Overnight youth safe space opens in Winnipeg's West End

Kids who had nowhere to go at night can now head to the Magnus Eliason Recreation Centre in the West End.

‘It was such an amazing thing,’ Spence Neighbourhood Association executive director says after opening weekend

Kids who had nowhere to go at night can now head to the Magnus Eliason Recreation Centre on weekends and holidays. (Google Maps)

Kids who had nowhere to go at night in the West End can now head to the Magnus Eliason Recreation Centre.

A drop-in centre for youth on Langside Street opened over the weekend, giving kids food to eat and a place to relax.

Jamil Mahmood, executive director of the Spence Neighbourhood Association, said the soft opening was a huge success.

"We still had 18 people come by Friday and 22 on Saturday, so it was awesome," he said. 

"They got food.
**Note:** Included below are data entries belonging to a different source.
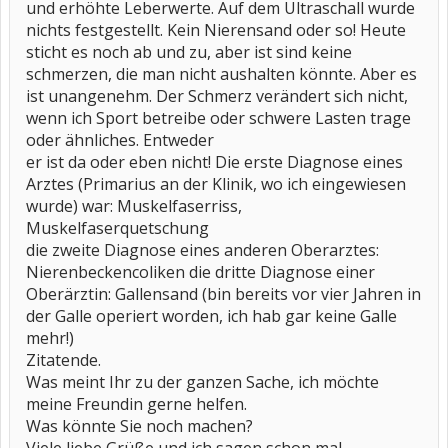
und erhöhte Leberwerte. Auf dem Ultraschall wurde
nichts festgestellt. Kein Nierensand oder so! Heute
sticht es noch ab und zu, aber ist sind keine
schmerzen, die man nicht aushalten könnte. Aber es
ist unangenehm. Der Schmerz verändert sich nicht,
wenn ich Sport betreibe oder schwere Lasten trage
oder ähnliches. Entweder
er ist da oder eben nicht! Die erste Diagnose eines
Arztes (Primarius an der Klinik, wo ich eingewiesen
wurde) war: Muskelfaserriss,
Muskelfaserquetschung
die zweite Diagnose eines anderen Oberarztes:
Nierenbeckencoliken die dritte Diagnose einer
Oberärztin: Gallensand (bin bereits vor vier Jahren in
der Galle operiert worden, ich hab gar keine Galle
mehr!)
Zitatende.
Was meint Ihr zu der ganzen Sache, ich möchte
meine Freundin gerne helfen.
Was könnte Sie noch machen?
They got connected to resources. They connected with our staff. It was such an amazing thing."

A crowdfunding campaign raised nearly $37,000 for the project and the province provided $380,000 over three years to sustain the overnight safe space. The City of Winnipeg provided use of the recreation centre.

Mahmood said they expect the numbers to grow as more people find out about the centre. He added that they are also driving around the community at night, connecting with people on the street and handing out sandwiches.
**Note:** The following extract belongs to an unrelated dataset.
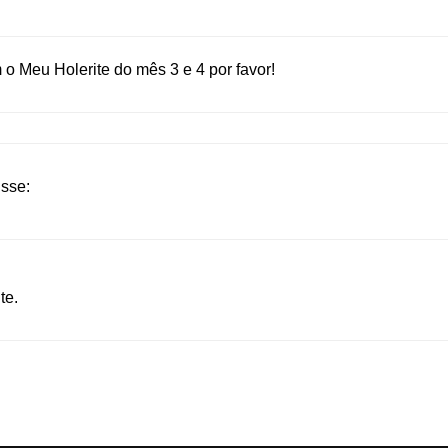
 Meu Holerite do mês 3 e 4 por favor!
isse:
te.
"It's such a good feeling, that peace of mind, knowing that we don't have to force kids out into the street at night," he said. "We can give them that safety and security and love that they need."
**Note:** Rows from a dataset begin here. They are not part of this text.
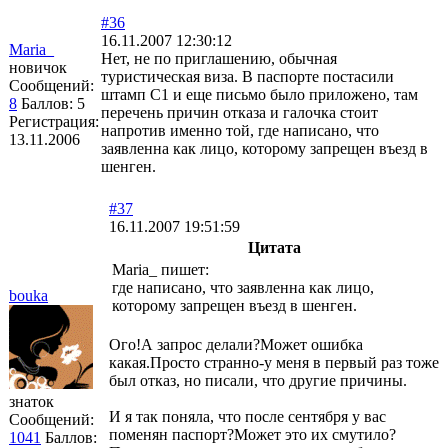
#36
16.11.2007 12:30:12
Maria_
Нет, не по приглашению, обычная
новичок
туристическая виза. В паспорте постасили
Сообщений:
штамп С1 и еще письмо было приложено, там
8
Баллов:
5
перечень причин отказа и галочка стоит
Регистрация:
напротив именно той, где написано, что
13.11.2006
заявленна как лицо, которому запрещен въезд в
шенген.
#37
16.11.2007 19:51:59
Цитата
Maria_ пишет:
где написано, что заявленна как лицо,
bouka
которому запрещен въезд в шенген.
Ого!А запрос делали?Может ошибка
какая.Просто странно-у меня в первый раз тоже
был отказ, но писали, что другие причины.
знаток
И я так поняла, что после сентября у вас
Сообщений:
поменян паспорт?Может это их смутило?
1041
Баллов:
The youth had food at 2 a.m. and 6 a.m., watched movies, played video games and were safe, Mahmood said. Workers also put the youth in contact with resources for later in the week when they are able to "work on their housing situation or whatever is leaving them unsafe at night."

The Spence Neighbourhood Association began asking community members for donations not long after the death of Tina Fontaine in 2014. Fontaine, 15, was found dead in the Red River in August 2014. A friend of Fontaine said she was last seen alive in the West End.

In 2010, a six-year-old girl outside the recreation centre between 9 p.m. and 10 p.m., after it was closed, was lured away and taken to a nearby residence and assaulted.

Speaking about the tragedies, Mahmood said the space will help prevent those types of situations from happening again.

"You can't repair damage that's been done in the past, but we are going to do our best make sure that no more harm or trauma comes to our kids in the overnight period," he said.

The centre, called the West End 24-hour Safe Space, will be open from 11 p.m. to 7 a.m. on Fridays and Saturdays and school holidays. It will be open seven days a week during summer break. The recreation centre also remains open during its regular daytime hours.

West End 24-hour Safe Space is a grassroots movement committed to providing youth a place to go in the West End at night.

Mahmood said donations and volunteers are still needed. For more information visit the Spence Neighbourhood Association website. 


  • West End 24-hour Safe Space is a grassroots movement and the name of the overnight drop-in centre. The hours it is currently available are limited to weekends and school holidays.